The iPhone is a smartphone developed and marketed by Apple as the first device in the iPhone lineup of smartphones. It features a Samsung S5L8900 SoC (90 nm), a 3.5 in multi-touch display, and a web browser (Safari). After years of rumors and speculation, it was officially announced on January 9, 2007, and was released in the United States on June 29, 2007.

Development of the iPhone began in 2005 and continued in secrecy until its public unveiling at Macworld 2007. The device broke with prevailing mobile phone designs by eliminating most physical hardware buttons, and relying on a finger-friendly touchscreen interface that did not need a stylus. The iPhone featured quad-band GSM cellular connectivity with GPRS and EDGE support for data transfer, and it used continuous internet access and onboard processing to support features unrelated to voice communication.

The iPhone generated much hype before release, and it quickly became Apple's most successful product, although it was met with less enthusiasm in European territories. At the time, the iPhone appealed largely to the general public, as opposed to the business community, upon which BlackBerry and IBM were primarily focused. By integrating existing technology and expanding on usability, the iPhone turned the smartphone industry "on its head", and later generations of the iPhone propelled Apple to become one of the world's most profitable companies.

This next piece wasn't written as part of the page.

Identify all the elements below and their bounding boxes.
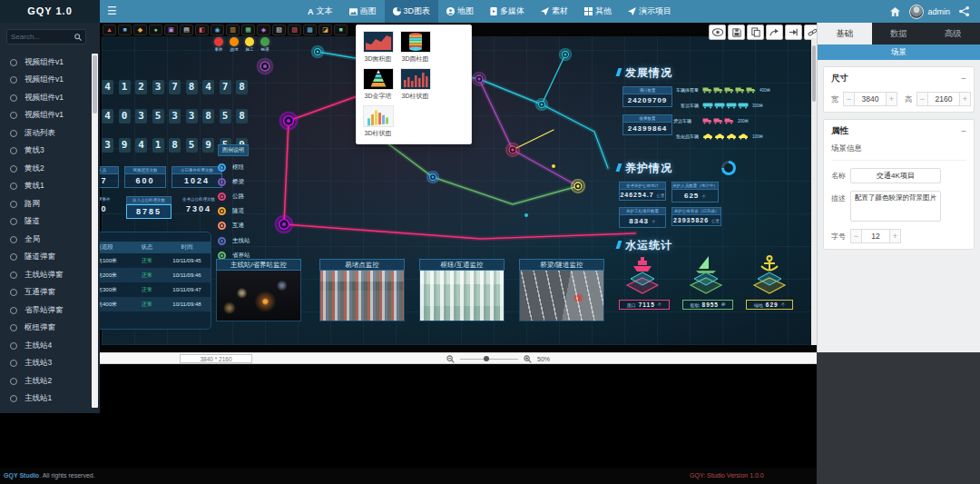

Its successor, the iPhone 3G, was announced on June 9, 2008.

In 2000, Apple CEO Steve Jobs envisioned an Apple touchscreen product that the user could interact with directly with their fingers rather than using a stylus.[citation needed] The stylus was a common tool for many existing touchscreen devices at the time including Apple's own Newton, launched in 1993. He decided that the device would require a triple layered capacitive multi-touch touch screen, a very new and advanced technology at the time. This helped with removing the physical keyboard and mouse. The same as was common at the time for tablet computers, human machine interfaces, and point of sale systems. Jobs recruited a group of Apple engineers to investigate the idea as a side project. When Jobs reviewed the prototype and its user interface, he saw the potential in developing the concept into a mobile phone to compete with already established brands in the then emerging market for touch screen phones. The whole effort was called Project Purple 2 and began in 2005. Apple had purchased the "iphone.org" domain in December 1999.

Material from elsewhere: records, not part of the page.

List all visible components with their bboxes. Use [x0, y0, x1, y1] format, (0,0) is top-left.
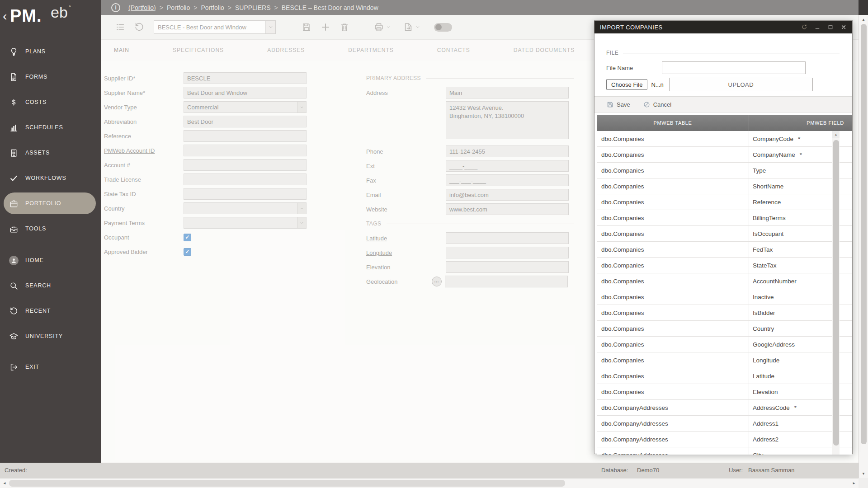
- breadcrumb-item[interactable]: Portfolio: [167, 4, 190, 11]
- latitude-input[interactable]: [446, 232, 569, 244]
- table-row[interactable]: dbo.CompanyAddressesAddress1: [597, 416, 852, 432]
- table-row[interactable]: dbo.CompaniesBillingTerms: [597, 210, 852, 226]
- info-icon[interactable]: i: [111, 3, 120, 12]
- tab-dated-documents[interactable]: DATED DOCUMENTS: [514, 47, 575, 53]
- supplier-name-input[interactable]: Best Door and Window: [184, 87, 307, 99]
- refresh-icon[interactable]: [801, 24, 807, 30]
- pmweb-account-id-label[interactable]: PMWeb Account ID: [104, 147, 184, 154]
- pmweb-logo[interactable]: ‹ PM. eb °: [0, 0, 101, 39]
- vendor-type-select[interactable]: Commercial: [184, 101, 307, 113]
- payment-terms-select[interactable]: [184, 217, 307, 229]
- scroll-up-arrow-icon[interactable]: ▲: [859, 16, 868, 23]
- scroll-up-arrow-icon[interactable]: ▲: [832, 131, 840, 138]
- sidebar-item-search[interactable]: SEARCH: [0, 273, 101, 298]
- scroll-down-arrow-icon[interactable]: ▼: [859, 470, 868, 477]
- caret-down-icon[interactable]: [386, 24, 391, 30]
- file-name-input[interactable]: [662, 61, 806, 74]
- table-row[interactable]: dbo.CompanyAddressesCity: [597, 447, 852, 455]
- geolocation-picker-button[interactable]: •••: [432, 277, 442, 286]
- table-row[interactable]: dbo.CompaniesCompanyCode*: [597, 131, 852, 147]
- ext-input[interactable]: ____-____: [446, 160, 569, 172]
- minimize-icon[interactable]: [814, 24, 821, 30]
- add-icon[interactable]: [320, 22, 331, 33]
- pmweb-account-id-input[interactable]: [184, 145, 307, 156]
- table-row[interactable]: dbo.CompaniesElevation: [597, 384, 852, 400]
- address-input[interactable]: Main: [446, 87, 569, 99]
- cancel-button[interactable]: Cancel: [643, 101, 671, 108]
- table-scrollbar-thumb[interactable]: [833, 140, 839, 446]
- elevation-label[interactable]: Elevation: [366, 264, 446, 271]
- table-row[interactable]: dbo.CompaniesGoogleAddress: [597, 337, 852, 352]
- sidebar-item-plans[interactable]: PLANS: [0, 39, 101, 64]
- sidebar-item-forms[interactable]: FORMS: [0, 64, 101, 89]
- sidebar-item-exit[interactable]: EXIT: [0, 354, 101, 380]
- elevation-input[interactable]: [446, 261, 569, 273]
- account-number-input[interactable]: [184, 159, 307, 171]
- scroll-right-arrow-icon[interactable]: ►: [849, 479, 859, 488]
- toggle-switch[interactable]: [434, 23, 452, 32]
- tab-departments[interactable]: DEPARTMENTS: [348, 47, 394, 53]
- address-details-textarea[interactable]: 12432 West Avenue. Binghamton, NY, 13810…: [446, 101, 569, 139]
- pmweb-table-column-header[interactable]: PMWEB TABLE: [597, 115, 749, 131]
- save-icon[interactable]: [301, 22, 312, 33]
- sidebar-item-home[interactable]: HOME: [0, 248, 101, 273]
- sidebar-item-university[interactable]: UNIVERSITY: [0, 324, 101, 349]
- page-vertical-scrollbar[interactable]: ▲ ▼: [859, 15, 868, 478]
- sidebar-item-workflows[interactable]: WORKFLOWS: [0, 165, 101, 191]
- maximize-icon[interactable]: [827, 24, 834, 30]
- trade-license-input[interactable]: [184, 174, 307, 185]
- table-row[interactable]: dbo.CompaniesLongitude: [597, 352, 852, 368]
- breadcrumb-item[interactable]: BESCLE – Best Door and Window: [282, 4, 378, 11]
- table-row[interactable]: dbo.CompaniesStateTax: [597, 258, 852, 273]
- breadcrumb-item[interactable]: SUPPLIERS: [235, 4, 271, 11]
- sidebar-item-schedules[interactable]: SCHEDULES: [0, 115, 101, 140]
- occupant-checkbox[interactable]: [184, 234, 191, 241]
- tab-contacts[interactable]: CONTACTS: [437, 47, 470, 53]
- reference-input[interactable]: [184, 130, 307, 142]
- table-row[interactable]: dbo.CompaniesShortName: [597, 178, 852, 194]
- tab-main[interactable]: MAIN: [114, 47, 129, 53]
- abbreviation-input[interactable]: Best Door: [184, 116, 307, 127]
- table-row[interactable]: dbo.CompaniesInactive: [597, 289, 852, 305]
- breadcrumb-root-link[interactable]: (Portfolio): [128, 4, 156, 11]
- delete-icon[interactable]: [339, 22, 350, 33]
- table-row[interactable]: dbo.CompanyAddressesAddress2: [597, 432, 852, 447]
- sidebar-item-costs[interactable]: COSTS: [0, 89, 101, 115]
- tab-addresses[interactable]: ADDRESSES: [267, 47, 305, 53]
- history-icon[interactable]: [134, 22, 145, 33]
- scroll-left-arrow-icon[interactable]: ◄: [0, 479, 9, 488]
- sidebar-item-portfolio[interactable]: PORTFOLIO: [4, 192, 96, 214]
- state-tax-id-input[interactable]: [184, 188, 307, 200]
- vertical-scrollbar-thumb[interactable]: [861, 24, 867, 444]
- hierarchy-list-icon[interactable]: [115, 22, 126, 33]
- table-row[interactable]: dbo.CompaniesIsOccupant: [597, 226, 852, 242]
- save-button[interactable]: Save: [606, 101, 630, 108]
- sidebar-item-recent[interactable]: RECENT: [0, 298, 101, 324]
- table-scrollbar[interactable]: ▲: [832, 131, 840, 455]
- choose-file-button[interactable]: Choose File: [606, 79, 647, 90]
- fax-input[interactable]: ___-___-____: [446, 174, 569, 186]
- table-row[interactable]: dbo.CompaniesLatitude: [597, 368, 852, 384]
- table-row[interactable]: dbo.CompaniesFedTax: [597, 242, 852, 258]
- pmweb-field-column-header[interactable]: PMWEB FIELD: [749, 115, 852, 131]
- sidebar-item-tools[interactable]: TOOLS: [0, 216, 101, 241]
- table-row[interactable]: dbo.CompaniesCountry: [597, 321, 852, 337]
- close-icon[interactable]: [840, 24, 847, 30]
- table-row[interactable]: dbo.CompaniesReference: [597, 194, 852, 210]
- website-input[interactable]: www.best.com: [446, 203, 569, 215]
- table-row[interactable]: dbo.CompaniesType: [597, 163, 852, 178]
- record-selector[interactable]: BESCLE - Best Door and Window: [154, 20, 276, 34]
- email-input[interactable]: info@best.com: [446, 189, 569, 201]
- phone-input[interactable]: 111-124-2455: [446, 145, 569, 157]
- latitude-label[interactable]: Latitude: [366, 235, 446, 242]
- upload-button[interactable]: UPLOAD: [669, 78, 813, 91]
- supplier-id-input[interactable]: BESCLE: [184, 72, 307, 84]
- table-row[interactable]: dbo.CompaniesAccountNumber: [597, 273, 852, 289]
- horizontal-scrollbar-thumb[interactable]: [9, 480, 565, 487]
- dialog-titlebar[interactable]: IMPORT COMPANIES: [594, 21, 852, 33]
- tab-specifications[interactable]: SPECIFICATIONS: [173, 47, 224, 53]
- geolocation-input[interactable]: [445, 276, 568, 287]
- table-row[interactable]: dbo.CompanyAddressesAddressCode*: [597, 400, 852, 416]
- country-select[interactable]: [184, 202, 307, 214]
- longitude-input[interactable]: [446, 247, 569, 258]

Apple created the device in a secretive and unprecedented collaboration with Cingular Wireless, now part of AT&T. The development cost of the collaboration was estimated to have been $150 million over a thirty-month period. Apple rejected the "design by committee" approach that had yielded the Motorola ROKR E1, a largely unsuccessful collaboration with Motorola. Instead, Cingular Wireless gave Apple the liberty to develop the iPhone's hardware and software in-house. The original iPhone was introduced by Steve Jobs on January 9, 2007, in a keynote address at the Macworld Conference & Expo held in Moscone West in San Francisco, California. In his address, Jobs said, "This is a day that I have been looking forward to for two and a half years," and that "today, Apple is going to reinvent the phone". Jobs introduced the iPhone as a combination of three devices: a "widescreen iPod with touch controls"; a "revolutionary mobile phone"; and a "breakthrough Internet communicator."

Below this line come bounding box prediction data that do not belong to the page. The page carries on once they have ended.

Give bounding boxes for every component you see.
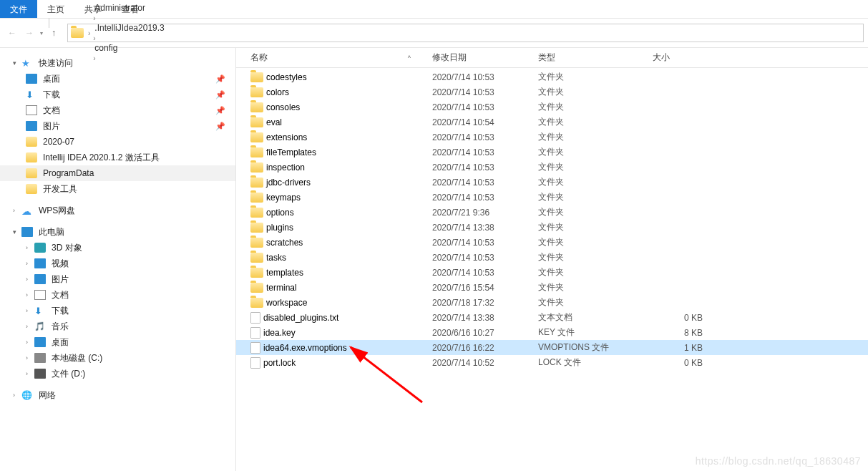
file-type: 文件夹 bbox=[538, 206, 653, 218]
sidebar-item-label: 2020-07 bbox=[43, 137, 74, 147]
file-type: 文件夹 bbox=[538, 116, 653, 128]
file-date: 2020/7/14 10:53 bbox=[432, 162, 538, 173]
sidebar-folder-idea[interactable]: Intellij IDEA 2020.1.2 激活工具 bbox=[0, 150, 235, 165]
table-row[interactable]: extensions2020/7/14 10:53文件夹 bbox=[236, 130, 868, 145]
chevron-right-icon[interactable]: › bbox=[87, 29, 92, 37]
folder-icon bbox=[26, 137, 37, 147]
pc-icon bbox=[21, 227, 33, 237]
sidebar-desktop2[interactable]: ›桌面 bbox=[0, 334, 235, 350]
forward-button[interactable]: → bbox=[21, 25, 37, 41]
file-name: tasks bbox=[266, 253, 286, 263]
ribbon-tab-0[interactable]: 文件 bbox=[0, 0, 37, 18]
table-row[interactable]: idea.key2020/6/16 10:27KEY 文件8 KB bbox=[236, 325, 868, 340]
table-row[interactable]: templates2020/7/14 10:53文件夹 bbox=[236, 265, 868, 280]
file-name: templates bbox=[266, 268, 303, 278]
file-name: port.lock bbox=[263, 358, 296, 368]
sidebar-downloads2[interactable]: ›下载 bbox=[0, 303, 235, 319]
col-size[interactable]: 大小 bbox=[653, 52, 717, 64]
file-type: 文本文档 bbox=[538, 311, 653, 324]
file-type: LOCK 文件 bbox=[538, 356, 653, 369]
file-type: 文件夹 bbox=[538, 161, 653, 173]
file-type: 文件夹 bbox=[538, 176, 653, 188]
sidebar-item-label: Intellij IDEA 2020.1.2 激活工具 bbox=[43, 152, 160, 164]
back-button[interactable]: ← bbox=[4, 25, 20, 41]
file-type: VMOPTIONS 文件 bbox=[538, 341, 653, 354]
chevron-right-icon[interactable]: › bbox=[92, 14, 97, 22]
chevron-right-icon[interactable]: › bbox=[92, 34, 97, 42]
file-type: 文件夹 bbox=[538, 146, 653, 158]
sidebar-localdisk-c[interactable]: ›本地磁盘 (C:) bbox=[0, 350, 235, 366]
col-name[interactable]: 名称^ bbox=[250, 52, 432, 64]
col-type[interactable]: 类型 bbox=[538, 52, 653, 64]
recent-dropdown[interactable]: ▾ bbox=[40, 30, 43, 37]
table-row[interactable]: workspace2020/7/18 17:32文件夹 bbox=[236, 295, 868, 310]
sidebar-network[interactable]: ›网络 bbox=[0, 387, 235, 403]
sidebar-pictures[interactable]: 图片📌 bbox=[0, 118, 235, 134]
table-row[interactable]: jdbc-drivers2020/7/14 10:53文件夹 bbox=[236, 175, 868, 190]
table-row[interactable]: consoles2020/7/14 10:53文件夹 bbox=[236, 99, 868, 115]
file-name: fileTemplates bbox=[266, 147, 316, 157]
table-row[interactable]: idea64.exe.vmoptions2020/7/16 16:22VMOPT… bbox=[236, 340, 868, 355]
ribbon-tab-1[interactable]: 主页 bbox=[37, 0, 74, 18]
file-date: 2020/7/14 13:38 bbox=[432, 223, 538, 233]
file-list: 名称^ 修改日期 类型 大小 codestyles2020/7/14 10:53… bbox=[236, 48, 868, 471]
file-name: idea.key bbox=[263, 328, 296, 338]
sidebar-item-label: 图片 bbox=[52, 273, 69, 286]
sidebar-item-label: 本地磁盘 (C:) bbox=[52, 352, 102, 364]
picture-icon bbox=[34, 274, 46, 284]
table-row[interactable]: disabled_plugins.txt2020/7/14 13:38文本文档0… bbox=[236, 310, 868, 325]
file-type: KEY 文件 bbox=[538, 326, 653, 339]
file-size: 0 KB bbox=[653, 313, 717, 323]
pin-icon: 📌 bbox=[215, 106, 225, 115]
sidebar-downloads[interactable]: 下载📌 bbox=[0, 87, 235, 102]
col-date[interactable]: 修改日期 bbox=[432, 52, 538, 64]
sidebar-music[interactable]: ›音乐 bbox=[0, 319, 235, 334]
sidebar-wps[interactable]: ›WPS网盘 bbox=[0, 203, 235, 218]
file-date: 2020/7/16 15:54 bbox=[432, 283, 538, 293]
file-size: 8 KB bbox=[653, 328, 717, 338]
table-row[interactable]: scratches2020/7/14 10:53文件夹 bbox=[236, 235, 868, 250]
folder-icon bbox=[250, 178, 263, 188]
sidebar-desktop[interactable]: 桌面📌 bbox=[0, 71, 235, 87]
file-name: jdbc-drivers bbox=[266, 178, 311, 188]
table-row[interactable]: codestyles2020/7/14 10:53文件夹 bbox=[236, 69, 868, 84]
sidebar-quick-access[interactable]: ▾快速访问 bbox=[0, 55, 235, 71]
breadcrumb-segment[interactable]: Administrator bbox=[92, 3, 167, 13]
sidebar-3d[interactable]: ›3D 对象 bbox=[0, 240, 235, 256]
file-date: 2020/7/14 10:53 bbox=[432, 268, 538, 278]
table-row[interactable]: keymaps2020/7/14 10:53文件夹 bbox=[236, 190, 868, 205]
sidebar-item-label: 文档 bbox=[52, 289, 69, 301]
sidebar-pictures2[interactable]: ›图片 bbox=[0, 271, 235, 287]
sidebar-folder-programdata[interactable]: ProgramData bbox=[0, 165, 235, 181]
table-row[interactable]: plugins2020/7/14 13:38文件夹 bbox=[236, 220, 868, 235]
table-row[interactable]: port.lock2020/7/14 10:52LOCK 文件0 KB bbox=[236, 355, 868, 370]
sidebar-this-pc[interactable]: ▾此电脑 bbox=[0, 224, 235, 240]
sidebar-file-d[interactable]: ›文件 (D:) bbox=[0, 366, 235, 382]
nav-bar: ← → ▾ ↑ › Administrator›.IntelliJIdea201… bbox=[0, 19, 868, 47]
sidebar: ▾快速访问 桌面📌 下载📌 文档📌 图片📌 2020-07 Intellij I… bbox=[0, 48, 236, 471]
breadcrumb-segment[interactable]: .IntelliJIdea2019.3 bbox=[92, 23, 167, 33]
file-icon bbox=[250, 342, 260, 354]
sidebar-folder-devtools[interactable]: 开发工具 bbox=[0, 181, 235, 197]
table-row[interactable]: terminal2020/7/16 15:54文件夹 bbox=[236, 280, 868, 295]
watermark: https://blog.csdn.net/qq_18630487 bbox=[696, 455, 861, 467]
breadcrumb[interactable]: › Administrator›.IntelliJIdea2019.3›conf… bbox=[67, 24, 864, 42]
folder-icon bbox=[250, 268, 263, 278]
star-icon bbox=[21, 58, 33, 68]
table-row[interactable]: inspection2020/7/14 10:53文件夹 bbox=[236, 160, 868, 175]
disk-icon bbox=[34, 369, 46, 379]
sidebar-documents2[interactable]: ›文档 bbox=[0, 287, 235, 303]
table-row[interactable]: fileTemplates2020/7/14 10:53文件夹 bbox=[236, 145, 868, 160]
file-size: 1 KB bbox=[653, 343, 717, 353]
table-row[interactable]: options2020/7/21 9:36文件夹 bbox=[236, 205, 868, 220]
desktop-icon bbox=[26, 74, 37, 84]
sidebar-videos[interactable]: ›视频 bbox=[0, 256, 235, 271]
sidebar-documents[interactable]: 文档📌 bbox=[0, 102, 235, 118]
folder-icon bbox=[250, 102, 263, 112]
table-row[interactable]: eval2020/7/14 10:54文件夹 bbox=[236, 115, 868, 130]
table-row[interactable]: colors2020/7/14 10:53文件夹 bbox=[236, 84, 868, 99]
sidebar-folder-202007[interactable]: 2020-07 bbox=[0, 134, 235, 150]
table-row[interactable]: tasks2020/7/14 10:53文件夹 bbox=[236, 250, 868, 265]
folder-icon bbox=[250, 117, 263, 127]
desktop-icon bbox=[34, 337, 46, 347]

Six weeks prior to the iPhone's release, the plastic screen was replaced with glass. This was after Jobs was upset when he saw that his keys scratched the prototype in his pocket. The fast switch led to a bidding process for a manufacturing contractor that was won by Foxconn, which had just opened up a new wing of its Shenzhen factory complex specifically for this bid. Apple partnered with Corning on the glass.

Six out of ten Americans surveyed said they knew before its release that the iPhone was coming. The iPhone was released in the United States on June 29, 2007, at the price of $499 for the 4 GB model and $599 for the 8 GB model, both requiring a 2-year contract. Thousands of people were reported to have waited outside Apple and AT&T retail stores days before the device's launch; many stores reported stock shortages within an hour of availability.

Sales to the European market started in November 2007, first in Germany, followed by Britain and then France. Reports suggested that these launches were met with less enthusiasm. In France it was sold by Orange for 649 euros. The iPhone was released in Austria and the Republic of Ireland on March 13, 2008.